Je crois que la littérature latino-américaine se porte bien. C’est une littérature très vivante, où l’on voit apparaître régulièrement de nouveaux écrivains, du Mexique à l’Argentine. Ce qui a probablement le plus changé au cours des cinquante dernières années, c’est qu’il est aujourd’hui beaucoup plus facile d’être publié pour un jeune écrivain latino-américain que cela ne l’était à mes débuts. Nous avons des maisons d’édition un peu partout en Amérique latine, et je crois que les Latino-Américains ont maintenant plus de sympathie qu’avant pour les écrivains natifs.
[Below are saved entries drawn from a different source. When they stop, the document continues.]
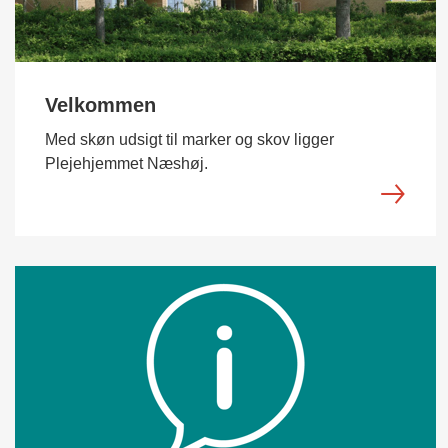
Velkommen
Med skøn udsigt til marker og skov ligger
Plejehjemmet Næshøj.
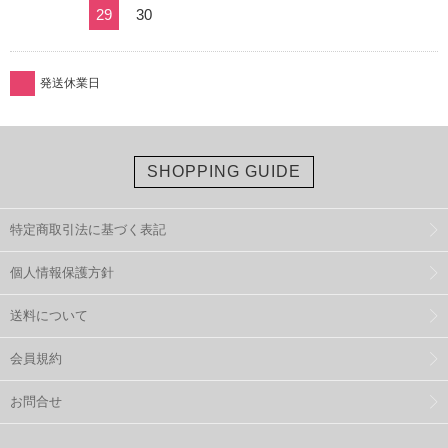
29
30
発送休業日
SHOPPING GUIDE
特定商取引法に基づく表記
個人情報保護方針
送料について
会員規約
お問合せ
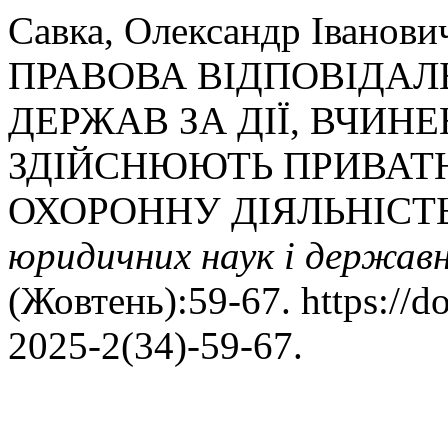
Савка, Олександр Івано
ПРАВОВА ВІДПОВІДАЛ
ДЕРЖАВ ЗА ДІЇ, ВЧИН
ЗДІЙСНЮЮТЬ ПРИВАТН
ОХОРОННУ ДІЯЛЬНІСТ
юридичних наук і державн
(Жовтень):59-67. https://d
2025-2(34)-59-67.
Quand j’ai commencé à écrire dans les années 50, il était très difficile pour un écrivain latino-américain d’être publié. En dehors peut-être du Mexique et de l’Argentine, il n’y avait pas de maisons d’édition, ou bien elles étaient très petites. Je crois qu’à l’époque, il y avait une espèce de méfiance à l’égard des écrivains natifs. On avait l’impression que c’était une littérature trop régionaliste, trop provinciale, que les grands écrivains étaient Américains ou Européens. Bien sûr, tout cela a radicalement changé depuis. Il y a toujours des problèmes, mais en général, je crois qu’il y a un public beaucoup plus grand pour les écrivains de langue espagnole en général, et pour les écrivains latino-américains en particulier.
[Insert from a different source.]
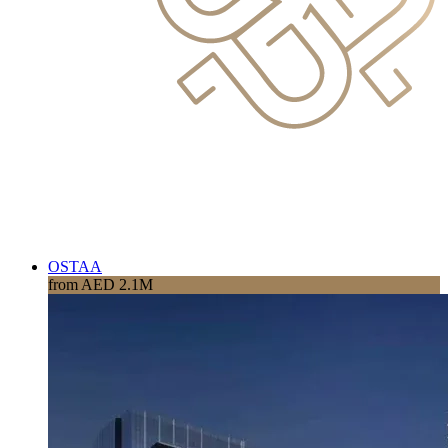
OSTAA
from AED 2.1M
Ce qui a beaucoup changé également, c’est que lorsque j’étais jeune, au Pérou, nous ne savions rien des écrivains d’Équateur, de la Colombie, du Chili, sauf des cas exceptionnels comme Pablo Neruda par exemple, que tout le monde connaissait. On ne savait pratiquement rien de ce qui se passait dans les autres pays de l’Amérique latine. Aujourd’hui, la communication est beaucoup plus grande et les conditions de travail des écrivains latino-américains sont bien meilleures (ou moins mauvaises) qu’à l’époque. Nos relations ont aussi changé avec l’Espagne. Il y avait un isolement total entre l’Espagne et l’Amérique latine dans les années 50-60, et ce n’est plus le cas aujourd’hui. D’autre part, je crois que de nombreuses maisons d’édition espagnoles se sont déplacées en Amérique latine, ont installé des filiales un peu partout, et cela a favorisé l’intégration de la vie éditoriale et culturelle entre l’Espagne et l’Amérique latine.
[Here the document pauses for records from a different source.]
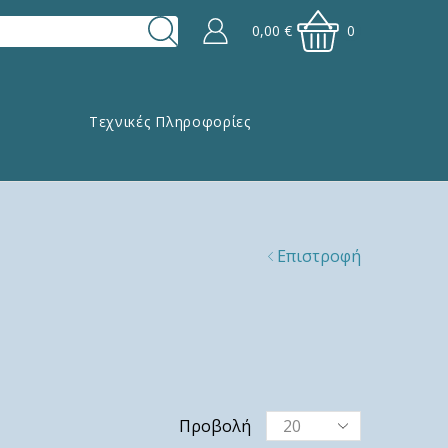
0,00
€
0
Τεχνικές Πληροφορίες
Επιστροφή
Προβολή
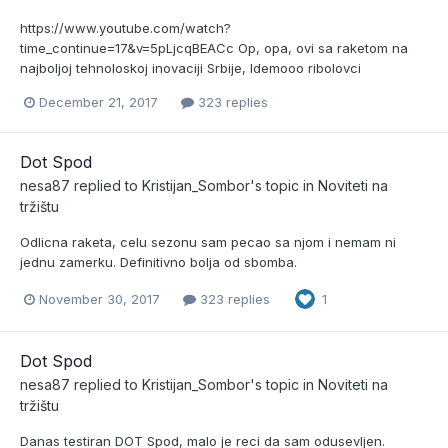
https://www.youtube.com/watch?
time_continue=17&v=5pLjcqBEACc Op, opa, ovi sa raketom na
najboljoj tehnoloskoj inovaciji Srbije, Idemooo ribolovci
December 21, 2017
323 replies
Dot Spod
nesa87
replied to
Kristijan_Sombor
's topic in
Noviteti na
tržištu
Odlicna raketa, celu sezonu sam pecao sa njom i nemam ni
jednu zamerku. Definitivno bolja od sbomba.
November 30, 2017
323 replies
1
Dot Spod
nesa87
replied to
Kristijan_Sombor
's topic in
Noviteti na
tržištu
Danas testiran DOT Spod, malo je reci da sam odusevljen.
Comme écrivain, vous avez immédiatement atteint le succès et la gloire en 1962, dès votre premier roman La Ville et les chiens, livre récompensé avant même d’être édité. Comment expliquez-vous votre succès, qui ne s’est jamais démenti tout au long de votre carrière, alors que d’autres auteurs latino-américains comme Donoso, Onetti, Bianciotti, Rulfo, Lezama Lima ou Bioy Casares, n’obtinrent jamais une telle reconnaissance de la part du grand public ?

Je ne sais pas, c’est un miracle ou l’intervention de la divinité, peut-être ? (Rires) C’est toujours une grande surprise pour moi, parce qu’à l’époque où je commençais à écrire, les jeunes écrivains péruviens pouvaient penser à tout sauf au succès. Nous avions beaucoup de difficultés à être publiés, et souvent, nous devions même payer l’édition du livre avec notre propre argent si nous voulions être publiés. C’était ainsi que fonctionnaient les éditions péruviennes à l’époque. Je n’aurais jamais pu croire que mes livres seraient traduits dans des langues étrangères, c’était une idée impensable. On n’osait pas imaginer une chose pareille. Alors je peux dire que j’ai eu beaucoup de chances. J’étais au bon moment et au bon endroit, comme d’autres écrivains latino-américains. Il y a eu des facteurs tout à fait accidentels qui ont eu une importance majeure dans la diffusion de mes livres. Ma préoccupation, lorsque j’étais jeune, c’était d’abord de trouver un travail de nature alimentaire qui puisse me permettre en même temps d’écrire. Je voulais devenir avocat, professeur, journaliste, et je me posais toujours la question de savoir quel emploi pouvait s’accommoder le mieux avec la littérature. Je n’imaginais même pas que des écrivains puissent vivre de leurs écrits, cela me paraissait quelque chose de fou. Et pourtant, c’est ce qui m’est arrivé.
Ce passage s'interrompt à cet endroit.